O que se passa não é apenas material, mas também ideológico, se se pode denominar assim. O ambiente académico é antagónico ao descanso, de certo modo. Seja no desejo de nos puxar ao máximo, seja por falta de noção, por vezes, pede-se demasiado. Mesmo aqueles mais apaixonados pela engenharia, pela ciência e pela tecnologia não são alheios ao cansaço total. Mesmo aqueles apaixonados pelo que o Técnico tem para oferecer não podem olhar para isto com bons olhos, senão porque reconhecem a importância de uma devida pausa, então porque sabem que o mundo demora algum tempo a ser digerido e que há coisas além das paredes da faculdade. Há atividades extracurriculares ou mesmo curiosidades académicas, além do que é lecionado, que merecem ser aprofundadas.

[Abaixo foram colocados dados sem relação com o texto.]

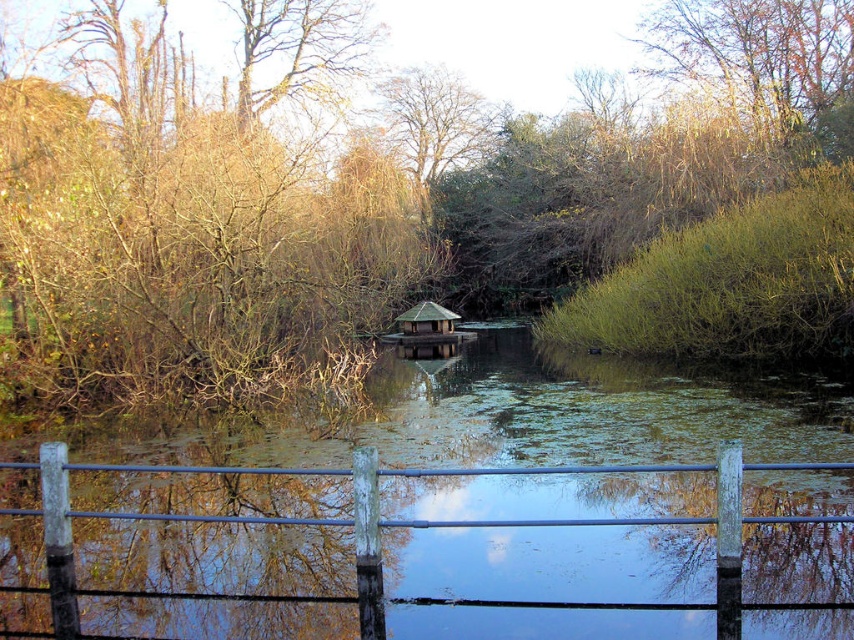 Who is positioned more to the left, wooden fence at center or brown leafy tree at upper center?

From the viewer's perspective, wooden fence at center appears more on the left side.

Is wooden fence at center to the left of brown leafy tree at upper center from the viewer's perspective?

Yes, wooden fence at center is to the left of brown leafy tree at upper center.

Describe the element at coordinates (402, 522) in the screenshot. I see `wooden fence at center` at that location.

This screenshot has height=640, width=854. Find the location of `wooden fence at center`. wooden fence at center is located at coordinates (402, 522).

Can you confirm if brown leafless tree at center is thinner than brown leafy tree at upper center?

Incorrect, brown leafless tree at center's width is not less than brown leafy tree at upper center's.

Is point (687, 120) behind point (776, 42)?

No.

What are the coordinates of `brown leafless tree at center` in the screenshot? It's located at (385, 195).

In order to click on brown leafless tree at center in this screenshot , I will do `click(385, 195)`.

Consider the image. Who is higher up, brown leafless tree at center or wooden fence at center?

brown leafless tree at center is higher up.

This screenshot has width=854, height=640. What do you see at coordinates (385, 195) in the screenshot?
I see `brown leafless tree at center` at bounding box center [385, 195].

The height and width of the screenshot is (640, 854). Identify the location of brown leafless tree at center. (385, 195). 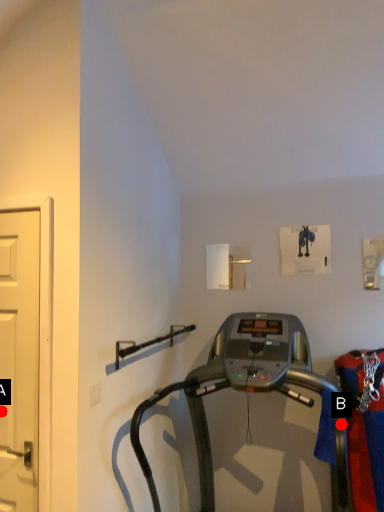 Question: Two points are circled on the image, labeled by A and B beside each circle. Among these points, which one is nearest to the camera?

Choices:
 (A) A is closer
 (B) B is closer

Answer: (A) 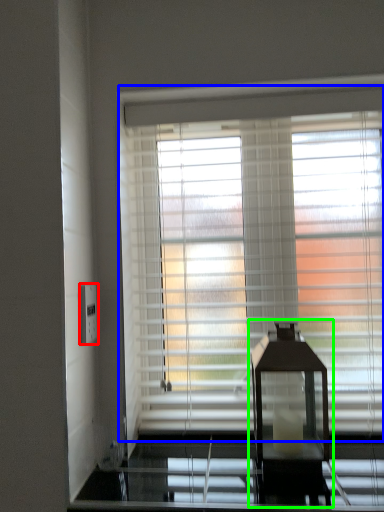 Question: Estimate the real-world distances between objects in this image. Which object is closer to electric outlet (highlighted by a red box), window blind (highlighted by a blue box) or table lamp (highlighted by a green box)?

Choices:
 (A) window blind
 (B) table lamp

Answer: (A) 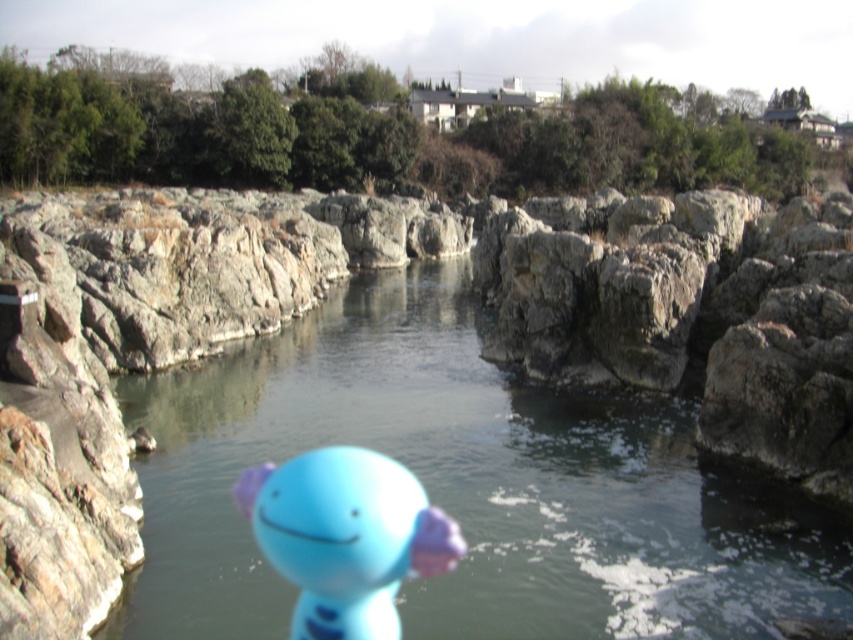 Question: Which point is farther from the camera taking this photo?

Choices:
 (A) (134, 458)
 (B) (357, 532)

Answer: (A)

Question: Does transparent plastic river at center have a greater width compared to matte blue plush toy at center?

Choices:
 (A) yes
 (B) no

Answer: (A)

Question: Which of the following is the closest to the observer?

Choices:
 (A) (436, 346)
 (B) (364, 502)

Answer: (B)

Question: Is transparent plastic river at center to the right of matte blue plush toy at center from the viewer's perspective?

Choices:
 (A) no
 (B) yes

Answer: (B)

Question: Which point is closer to the camera?

Choices:
 (A) matte blue plush toy at center
 (B) transparent plastic river at center

Answer: (B)

Question: From the image, what is the correct spatial relationship of transparent plastic river at center in relation to matte blue plush toy at center?

Choices:
 (A) above
 (B) below

Answer: (A) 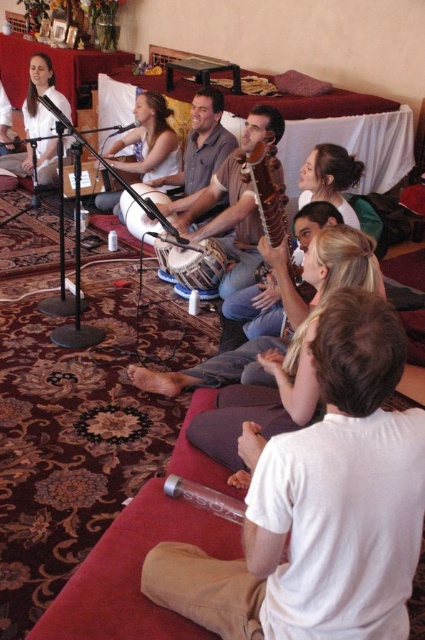 Looking at this image, between wooden guitar at center and matte brown tabla at center, which one has less height?

matte brown tabla at center

Who is positioned more to the left, wooden guitar at center or matte brown tabla at center?

→ From the viewer's perspective, matte brown tabla at center appears more on the left side.

Find the location of a particular element. The image size is (425, 640). wooden guitar at center is located at coordinates (265, 189).

This screenshot has height=640, width=425. What are the coordinates of `wooden guitar at center` in the screenshot? It's located at (265, 189).

Does matte white shirt at center have a greater width compared to matte white shirt at upper left?

No.

The width and height of the screenshot is (425, 640). What are the coordinates of `matte white shirt at center` in the screenshot? It's located at (149, 140).

Between matte white shirt at center and wooden drum at center, which one is positioned higher?

Positioned higher is matte white shirt at center.

Between matte white shirt at center and wooden drum at center, which one appears on the left side from the viewer's perspective?

From the viewer's perspective, matte white shirt at center appears more on the left side.

Between point (149, 125) and point (156, 256), which one is positioned in front?

Point (156, 256)

You are a GUI agent. You are given a task and a screenshot of the screen. Output one action in this format:
    pyautogui.click(x=<x>, y=<y>)
    Task: Click on the matte white shirt at center
    
    Given the screenshot: What is the action you would take?
    pyautogui.click(x=149, y=140) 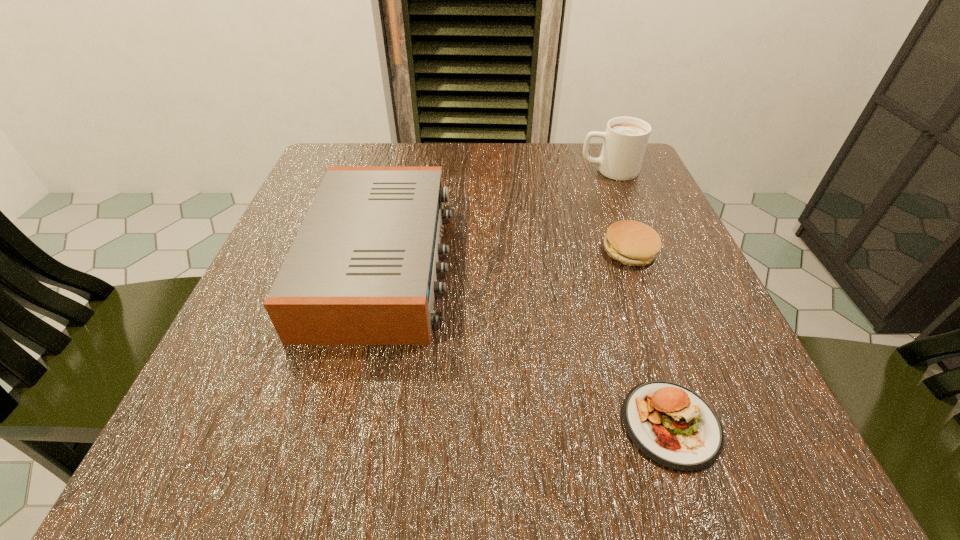 Locate an element on the screen. Image resolution: width=960 pixels, height=540 pixels. vacant space at the far edge is located at coordinates point(411,146).

In order to click on vacant region at the near edge of the desktop in this screenshot , I will do `click(553, 433)`.

This screenshot has height=540, width=960. In the image, there is a desktop. What are the coordinates of `vacant space at the left edge` in the screenshot? It's located at (279, 253).

Where is `vacant space at the right edge of the desktop`? The width and height of the screenshot is (960, 540). vacant space at the right edge of the desktop is located at coordinates (635, 300).

Locate an element on the screen. This screenshot has height=540, width=960. blank space at the far left corner is located at coordinates (373, 160).

Locate an element on the screen. blank space at the far right corner of the desktop is located at coordinates (637, 184).

In the image, there is a desktop. Where is `vacant space at the near right corner`? vacant space at the near right corner is located at coordinates (728, 427).

You are a GUI agent. You are given a task and a screenshot of the screen. Output one action in this format:
    pyautogui.click(x=<x>, y=<y>)
    Task: Click on the vacant space that's between the farthest object and the nearer patty (food)
    The height and width of the screenshot is (540, 960).
    Given the screenshot: What is the action you would take?
    pyautogui.click(x=639, y=297)

Locate an element on the screen. This screenshot has width=960, height=540. free area in between the leftmost object and the tallest object is located at coordinates (495, 217).

Locate an element on the screen. Image resolution: width=960 pixels, height=540 pixels. vacant point located between the taller patty (food) and the leftmost object is located at coordinates click(506, 257). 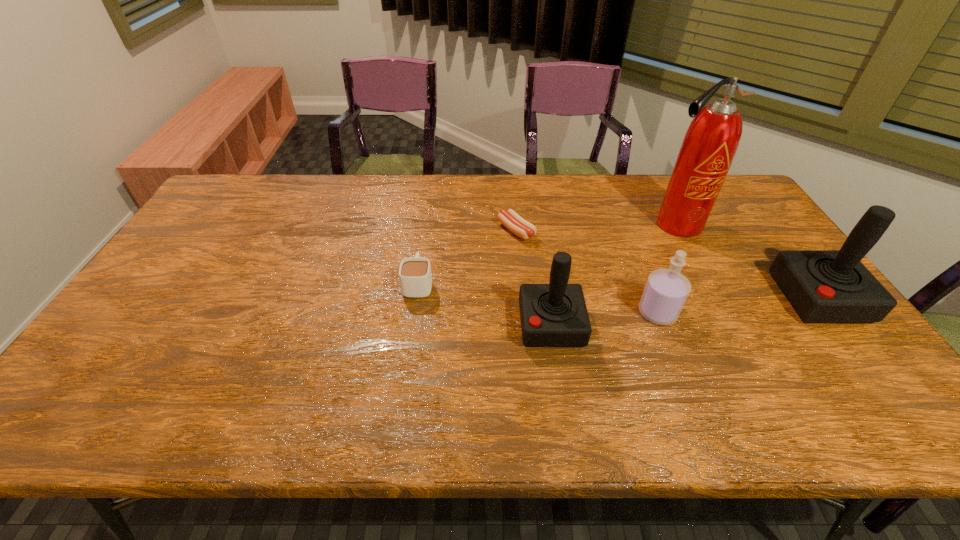 I want to click on vacant spot to place a joystick on the left, so click(251, 354). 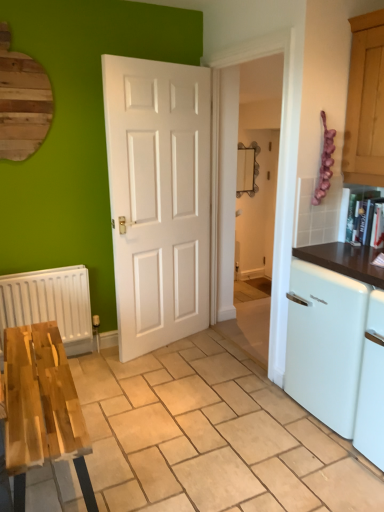 This screenshot has width=384, height=512. Describe the element at coordinates (325, 343) in the screenshot. I see `white glossy dishwasher at right` at that location.

Locate an element on the screen. The width and height of the screenshot is (384, 512). wooden table at lower left is located at coordinates (211, 436).

Locate an element on the screen. white matte radiator at left is located at coordinates (49, 304).

Locate an element on the screen. The height and width of the screenshot is (512, 384). tile that is under the white matte radiator at left (from a real-world perspective) is located at coordinates (211, 436).

Based on the photo, from a real-world perspective, which object stands above the other?

From a 3D spatial view, white matte radiator at left is above.

From the image's perspective, which is above, wooden table at lower left or white matte radiator at left?

white matte radiator at left is shown above in the image.

Is white glossy dishwasher at right bigger or smaller than white matte radiator at left?

In the image, white glossy dishwasher at right appears to be larger than white matte radiator at left.

Looking at this image, who is shorter, white glossy dishwasher at right or white matte radiator at left?

white matte radiator at left.

From the image's perspective, is white glossy dishwasher at right located above or below white matte radiator at left?

Based on their image positions, white glossy dishwasher at right is located beneath white matte radiator at left.

Which is nearer, [349,372] or [19,317]?

Point [349,372] is closer to the camera than point [19,317].

How distant is white matte radiator at left from wooden table at lower left?

The distance of white matte radiator at left from wooden table at lower left is 35.52 inches.

Locate an element on the screen. This screenshot has height=512, width=384. radiator above the wooden table at lower left (from a real-world perspective) is located at coordinates (49, 304).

No fundo, é uma expressão profunda da exigência que se nos impõe a todo o passo, nesse caso injustificadamente. Pedir-nos que trabalhemos durante as férias de Natal não nos tornará engenheiros mais hábeis, apenas melhores máquinas de trabalho automático.
Não acho que a vida estudantil deva ser alheia ao descanso, mesmo a dos estudantes da melhor escola de engenharia do país. Nesse aspeto, confesso-me um pouco idealista: saúdo quando a palavra férias significa mesmo férias. Caso contrário, chamo só descanso adiado.
Não querendo soar demasiado dramático, esta situação é puramente triste.